Эффективный протест должен быть повседневным. Особой ценностью «Новой политики» является причастность. Новая политика, подвергая сомнению существование границы между публичным и приватным, дала новое определение той особенной форме субъективности, которой является гражданство. Поэтому гражданство приобретает характер культурных, а не политических прав. Политическое гражданство, в отличие от культурного, это ослабленная форма субъективности, которая реализуется один раз в несколько лет - в избирательном процессе. Наиболее показательным проявлением такого протеста в реальной жизни было движение хиппи, свободный от условностей стиль жизни которых представлял собой желанную свободу в любом смысле этого слова47. Хиппи демонстративно не делали ничего(!) того, что могло бы указать на их стремление к достижению традиционного счастья. В то же время, избранный ими стиль жизни шаг за шагом раскрывал пассивность традиционно счастливых людей. Во-первых, для хиппи очень важны были длинные волосы, ставшие настоящим вызовом для утилитарного и чистоплотного общества. По мнению Виллиса, нефункциональные, ненужные и существенно понижающие шансы на рынке труда длинные, хотя и естественно растущие волосы, стали эквивалентом натуральной черной кожи. К выводу Виллиса можно еще добавить, что длинные волосы всегда были «функциональными» для женщин. Отождествление себя с этим «меньшинством» является выражением идентификации с такой категорией, «природа» которой, как говорится, не предполагает яростного соперничества и развязывания войн. Во-вторых, широкие, покрытые орнаментом яркие цветные наряды и звенящая при малейшем движении бижутерия делала хиппи похожими на другие категории малоимущих - этническое меньшинство. В-третьих, на их нетрадиционное счастье накладывалось «общее восприятие», правда только тогда, ког- да речь шла о музыке, ибо еду употребляли иначе, чем в «порядочной семье» - кушали по-огдельности, «просто тогда, когда чувствовали голод». Протест, которому посвящена вся личность и вся жизнь, как это сделали хиппи, делает традиционное счастье не естественным.
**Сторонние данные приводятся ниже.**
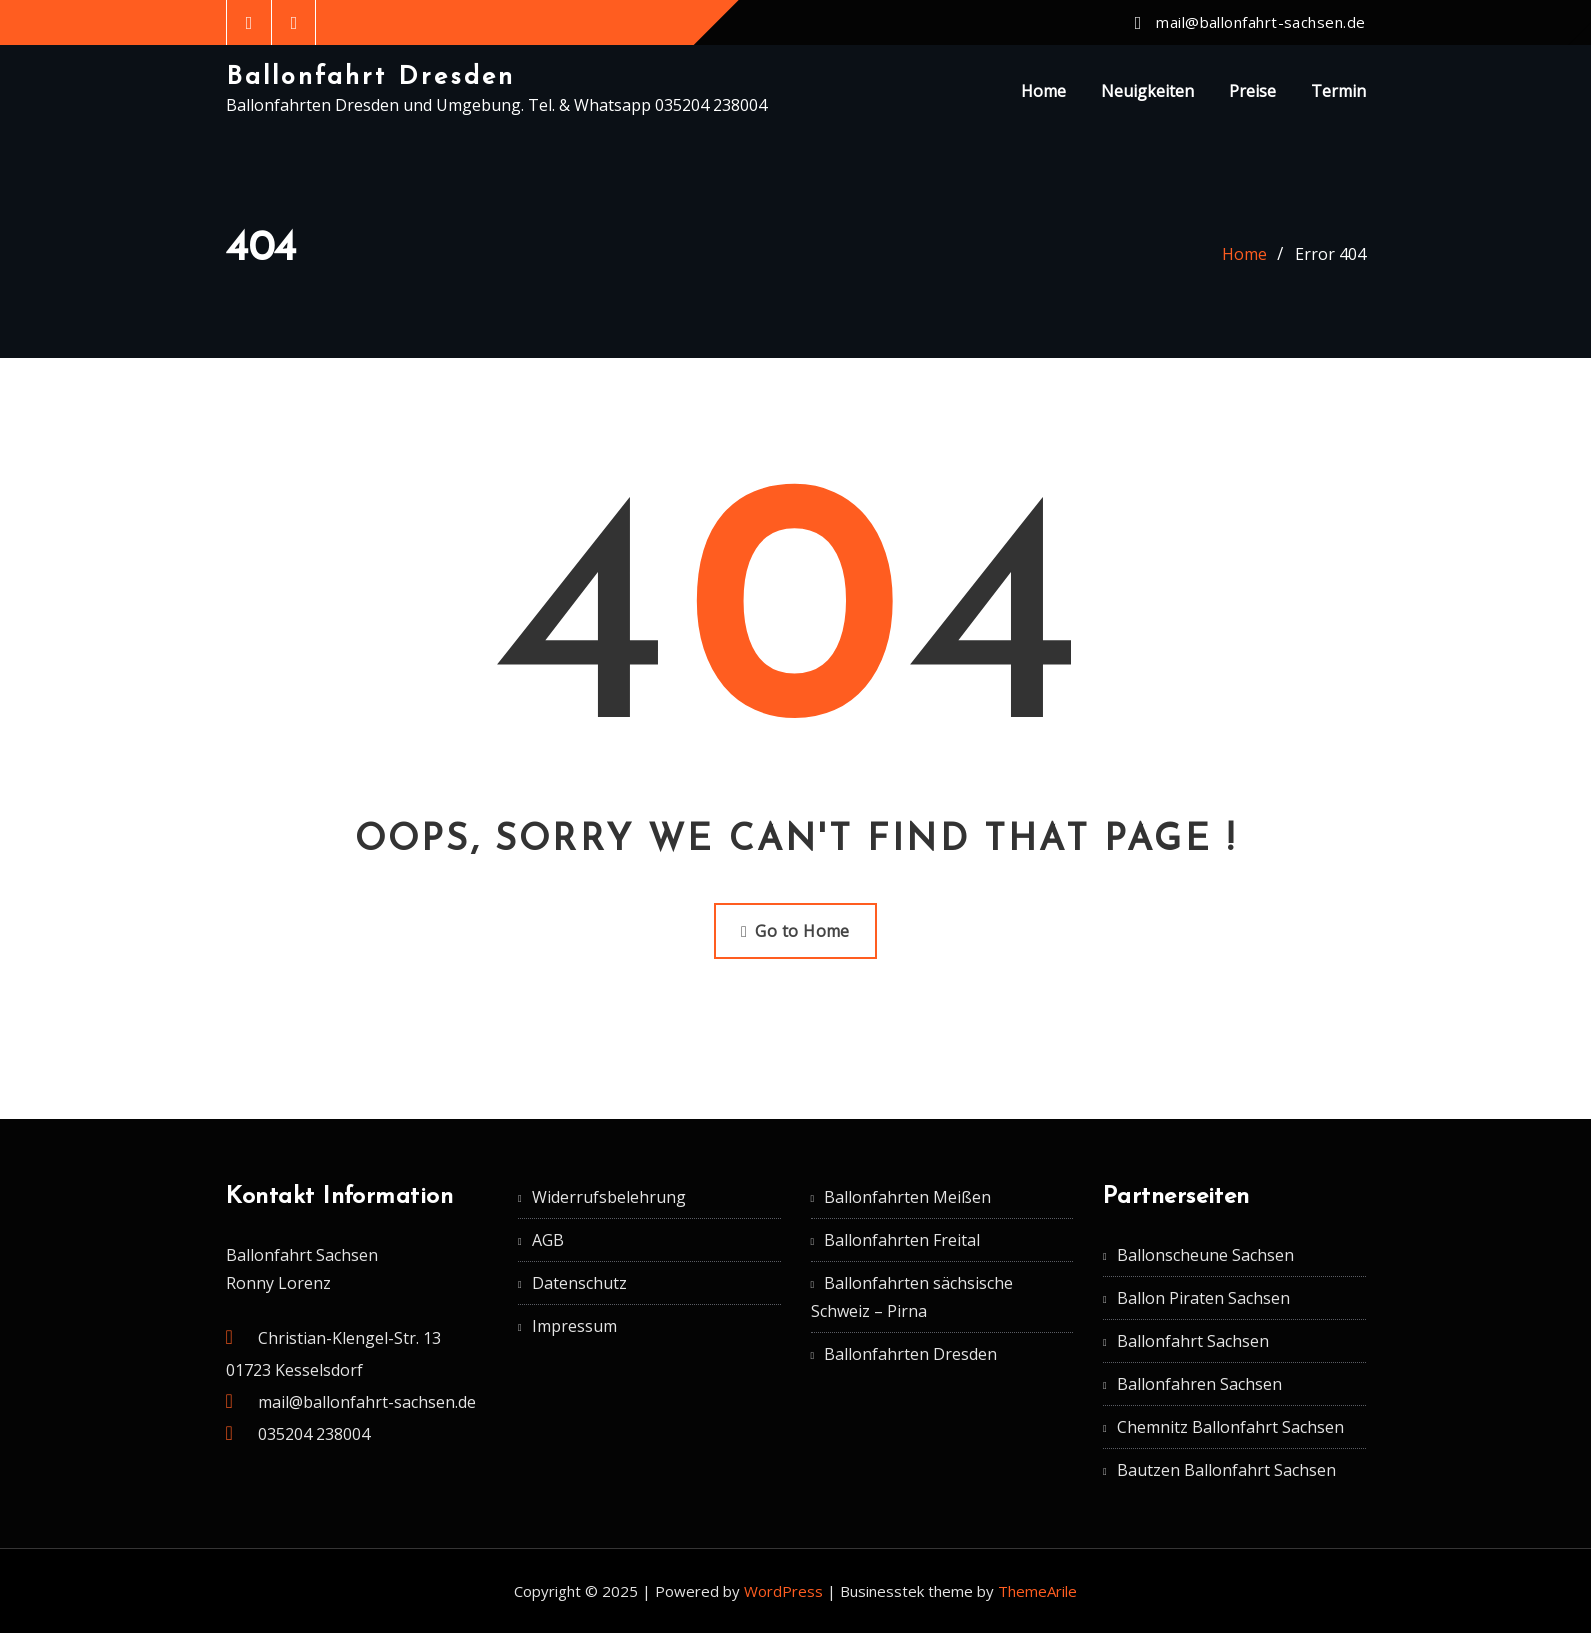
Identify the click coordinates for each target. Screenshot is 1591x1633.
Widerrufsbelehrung (609, 1197)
«Неестественность» коротких волос, костюмов, семейных ужинов и идентификация с обделенными социальными категориями в конечном итоге создает такой стиль жизни, при котором на показ выставляется не только отличие, но и выбирается пространство второго плана или, что больше соответствует идее движения хиппи - жизнь вне системы. Стиль жизни хиппи как бы «говорит» о том, что жизнь вне системы существует. Длинные волосы, цветные наряды, беспорядочная жизнь теперь не являются противозаконными и, понятное дело, не могут быть оштрафованы или осуждены. Кроме того, как подчеркивали сами хиппи, они не делали ничего для того, что бы иметь длинные волосы. Ибо волосы растут сами. Маленькое и крайне незаметное изменение может разрушить традиционное счастье. Закон не интересует длина волос, однако, очевидно, что «нечто» их длину регулирует. Значит, можно сказать, что шок, который испытало традиционное общество из-за длинных волос и безмятежного способа жизни, должен был показать, как много уступок по существу требуется от индивида, который хочет быть традиционно счастливым. Приспособленчество, унифицикация, отказ от многих желаний - это цена, которую приходится платить за успех, гарантированный системой. Именно поэтому испытываемое здесь счастье, в итоге, оказывается плачевным и бессмысленным. Новая политика основана на применении стратегии протеста против открывшейся природы новой власти: власти, которая давно освободила трон и свила себе гнездо в повседневности, в малых, как писал Фуко - «мизерных фигурах». Созданный вне системы мир - это мир сообщества, самовыражения, самоидентификации и жизни без обязательств. В частности, коммуны хиппи явились свидетельством того, что людям немного нужно для жизни. Однако то, что случилось после политического поражения контркультуры, представляет собой наиболее загадочный поворот в европейской культуре48. Новая политика сместилась в сферу потребления. Постматериализм должен был стать наибольшим достижением революции 1968 года и заявил о себе, прежде всего, как идея, ориентирующая и направляющая новый стиль жизни.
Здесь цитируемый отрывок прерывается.